Co-phosphorylation of phosphorylation sites on the same protein. (a) Comparison of the distribution of Co-P for all site pairs that are on the same protein (left histogram) versus Co-P for all pairs of sites on different proteins (right histogram). Each violin plot represents a different dataset. Colored boxes below indicate the mean difference between the intra-protein pairs and inter-protein pairs. Within brackets, 95% confidence intervals for the mean Co-P difference are provided. (b) The relationship between Co-P and sequence proximity for pairs of sites that reside on the same protein. Each panel shows a different dataset, the x-axis in each panel shows the distance between sites on the protein sequence (in terms of number of residues) and the y-axis shows the co-phosphorylation between pairs of sites in close proximity (up to the corresponding distance in x-axis). The curve and shaded area respectively show the mean Co-P and its 95% confidence interval (A color version of this figure appears in the online version of this article.)

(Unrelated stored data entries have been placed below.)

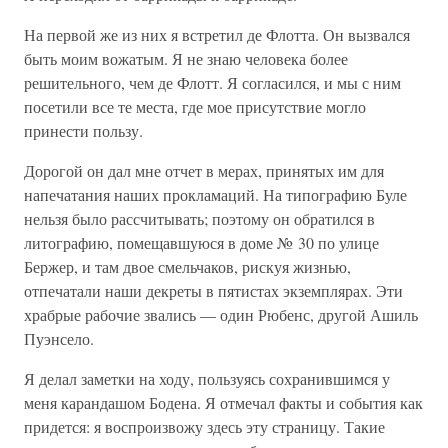
На первой же из них я встретил де Флотта. Он вызвался
быть моим вожатым. Я не знаю человека более
решительного, чем де Флотт. Я согласился, и мы с ним
посетили все те места, где мое присутствие могло
принести пользу.
Дорогой он дал мне отчет в мерах, принятых им для
напечатания наших прокламаций. На типографию Буле
нельзя было рассчитывать; поэтому он обратился в
литографию, помещавшуюся в доме № 30 по улице
Бержер, и там двое смельчаков, рискуя жизнью,
отпечатали наши декреты в пятистах экземплярах. Эти
храбрые рабочие звались — один Рюбенс, другой Ашиль
Пуэнсело.
Я делал заметки на ходу, пользуясь сохранившимся у
меня карандашом Бодена. Я отмечал факты и события как
придется: я воспроизвожу здесь эту страницу. Такие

As seen in Figure 2a, the distribution of Co-P for pairs of intra- and inter-protein sites are significantly different for most of the datasets (the mean differences and confidence intervals are provided in the figure, the P-values for the t-test as well as the KS-test are 1E9 for all datasets except RPE). We consistently observe that the Co-P of intra-protein sites (orange histogram) is shifted towards high Co-P values. In other words, the phosphorylation levels of sites on the same protein are substantially more positively correlated as compared to the phosphorylation levels of sites on different proteins. While this observation can be partially explained by the impact of protein expression levels, a recent study showed that the protein abundance is overall not a strong indicator of phosphorylation fold changes (Arshad et al., 2019). Thus, we hypothesize that intra-protein pairs exhibit higher Co-P because those pairs are more likely to be targeted by the same kinase/phosphates, or that they are more likely to be functionally associated by being part of the same signaling pathways.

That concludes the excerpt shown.